**EXERCISE AIM**
Going line by line through the entries below, tally those that hold the string "歴史時代". Give only the total.

**EXTRACTED DATA**
>>
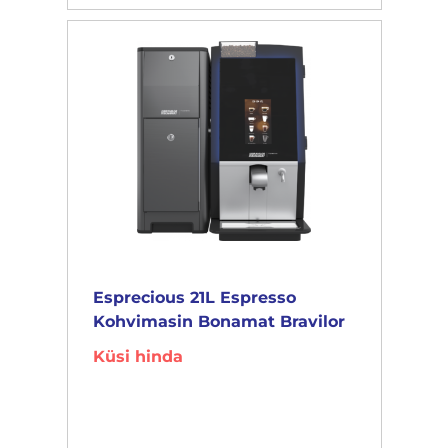
Esprecious 21L Espresso
Kohvimasin Bonamat Bravilor
Küsi hinda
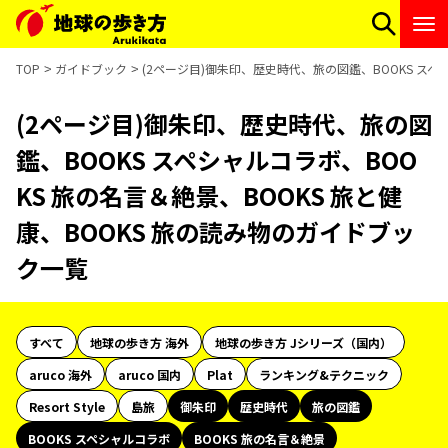
TOP
ガイドブック
(2ページ目)御朱印、歴史時代、旅の図鑑、BOOKS スペ
(2ページ目)御朱印、歴史時代、旅の図
鑑、BOOKS スペシャルコラボ、BOO
KS 旅の名言＆絶景、BOOKS 旅と健
康、BOOKS 旅の読み物のガイドブッ
ク一覧
すべて
地球の歩き方 海外
地球の歩き方 Jシリーズ（国内）
aruco 海外
aruco 国内
Plat
ランキング&テクニック
Resort Style
島旅
御朱印
歴史時代
旅の図鑑
BOOKS スペシャルコラボ
BOOKS 旅の名言＆絶景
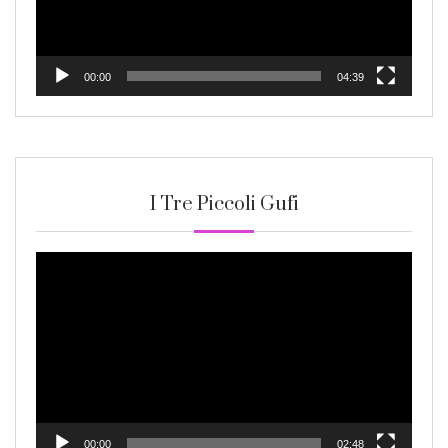
00:00
04:39
I Tre Piccoli Gufi
Video
Player
00:00
02:48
<<
**RESULT OF THIS TASK**
3